Ne anladım; Dark City ile bildiğimiz ve beğendiğimiz Alex Proyas'ın ona yakın değerde bir bilimkurgusu. Merak ve gerilim unsurlarını sürekli tavanda tutan, bu gizemli hikayesini sonuçta tatmin edici bir finale de taşıyabilen hikayede sıkıntı verici noktalar anne veya baba karakterinin "Çocuğuma bir şey olmasına izin vermem" tarzındaki kendini aşırı önemseyen uyumsuz hareketleri ya da Koestler'in kendisini içkiye boğmuş karakterinin bir an sonra oğluyla çok ilgilenen babaya dönüşebildiği zorlayıcı dönüşler. Buralar daha sakin bir oyuncu yönetimiyle ele alınsa bir başyapıt hissiyatına ulaşabilecek olan film gene de yabana atılacak gibi değil. Giderek felsefik noktalara ulaşan, sonuçta tesadüflerin oluşturduğu bir dünyayı mı yaşıyoruz yoksa herşey önceden yazılı mı ikilemine yer veren, X-files ile Spielberg'in "üçüncü türden.. "lerini akla getiren anlarıyla iyi bir bilimkurgu.

Aklımda kaldı; uçaklı ve metrolu felaket sahneleri mükemmel. Fısır fısır duyulan sesler, ki çocuğun duyma problemini görünce finalin buna bağlanacağını falan sandım ki yanılmışım.

Sonuç; izlenir

11 nisan ctesi günü izledik

http://www.imdb.com/title/tt0448011/

10 Nisan 2009 Cuma

Quantum Of Solace (2008)

** Tosca isn't for everyone **

Konusu şöyle; öldürülen sevgilisinin intikamının peşine düşen Bond (Daniel Craig) ailesinin intikamını almanın peşindeki Camille (Olga Kurylenko) ile birlikte Bolivya'nın su kaynaklarını ele geçirerek

Ne anladım; yılların serisinin bir önceki filmde yenilenen haline bir devam çekmek Marc Forster'a düşmüş. O filmde büyük övgü alan yenilikler devamını iyi getiremiyor ve yüzlerin buruşmasına sebep oluyor. Yönetmende, Bond'da, M'de, görüntüde bir sıkıntı yok. Başarısızlık senaryo ve karaktere yaklaşımda.

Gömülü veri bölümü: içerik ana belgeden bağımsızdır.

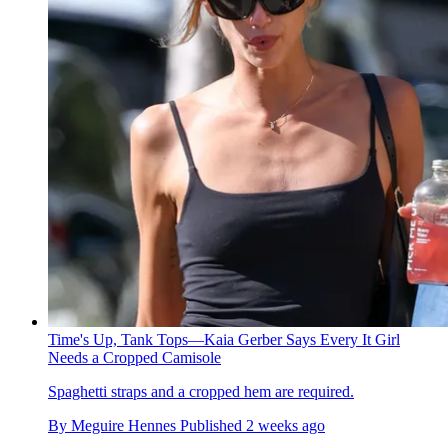
Time's Up, Tank Tops—Kaia Gerber Says Every It Girl
Needs a Cropped Camisole
Spaghetti straps and a cropped hem are required.
By
Meguire Hennes
Published
2 weeks ago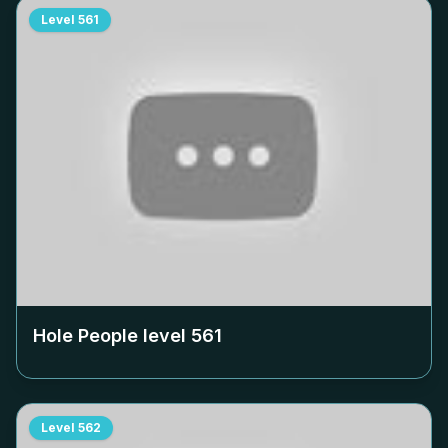
Level
561
Hole People level
561
Level
562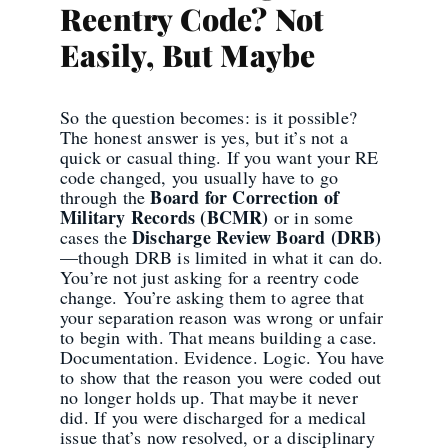
Reentry Code? Not
Easily, But Maybe
So the question becomes: is it possible?
The honest answer is yes, but it’s not a
quick or casual thing. If you want your RE
code changed, you usually have to go
Board for Correction of
through the
Military Records (BCMR)
or in some
Discharge Review Board (DRB)
cases the
—though DRB is limited in what it can do.
You’re not just asking for a reentry code
change. You’re asking them to agree that
your separation reason was wrong or unfair
to begin with. That means building a case.
Documentation. Evidence. Logic. You have
to show that the reason you were coded out
no longer holds up. That maybe it never
did. If you were discharged for a medical
issue that’s now resolved, or a disciplinary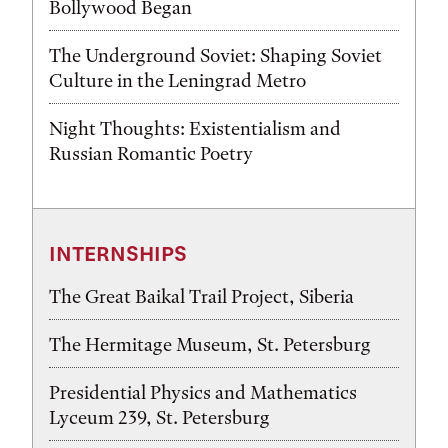
Bollywood Began
The Underground Soviet: Shaping Soviet
Culture in the Leningrad Metro
Night Thoughts: Existentialism and
Russian Romantic Poetry
INTERNSHIPS
The Great Baikal Trail Project, Siberia
The Hermitage Museum, St. Petersburg
Presidential Physics and Mathematics
Lyceum 239, St. Petersburg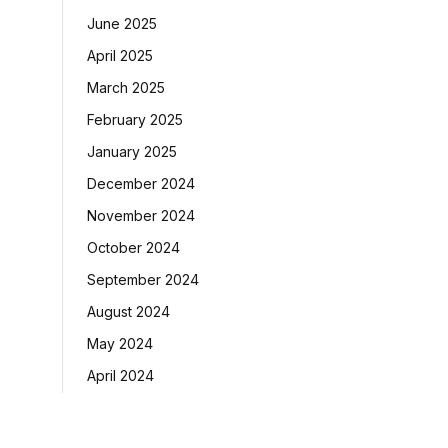
June 2025
April 2025
March 2025
February 2025
January 2025
December 2024
November 2024
October 2024
September 2024
August 2024
May 2024
April 2024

Bond'un sık sık fantastiğe kayan hikayelerindeki hayal gücünün bir filmliğine yeni nesil ajanlığın sıkı aksiyonuna öykünmesi bir değişiklik ve yeni bir soluk kazandırmıştı. Ancak kaldığı yerden devam eden bu hikayede her ihtilafa düştüğünü önce öldürüp sorgulayan bu adamın üçüncü hikayeyi ilgi çekici hale getirmek için gene ciddi değişiklikler yapması lazım. Örneğin filmin açılışının bir araba takibinin ortasından başlaması çok yavan geldi bana. Sonra Siena'daki sahne; dünyanın ilginç bir mekanında yılda bir yapılan bir etkinliğin bir Bond filmindeki kovalamacaya denk gelmesi alışkanlığı da sıkıntılı. İlginç alet edevatların terkedilmiş olması da bu bölümde eksikliği hissedilen bir ayrıntı.

Aklımda kaldı; iplerden sarkarak bir yukarı bir aşağı yoyo gibi kavga sahnesi en orijinal aksiyonuydu. Operadaki kulaklıkla babaların toplantısına maydanoz olma sahnesi hareketli olmasa bile hoş sahnelerden.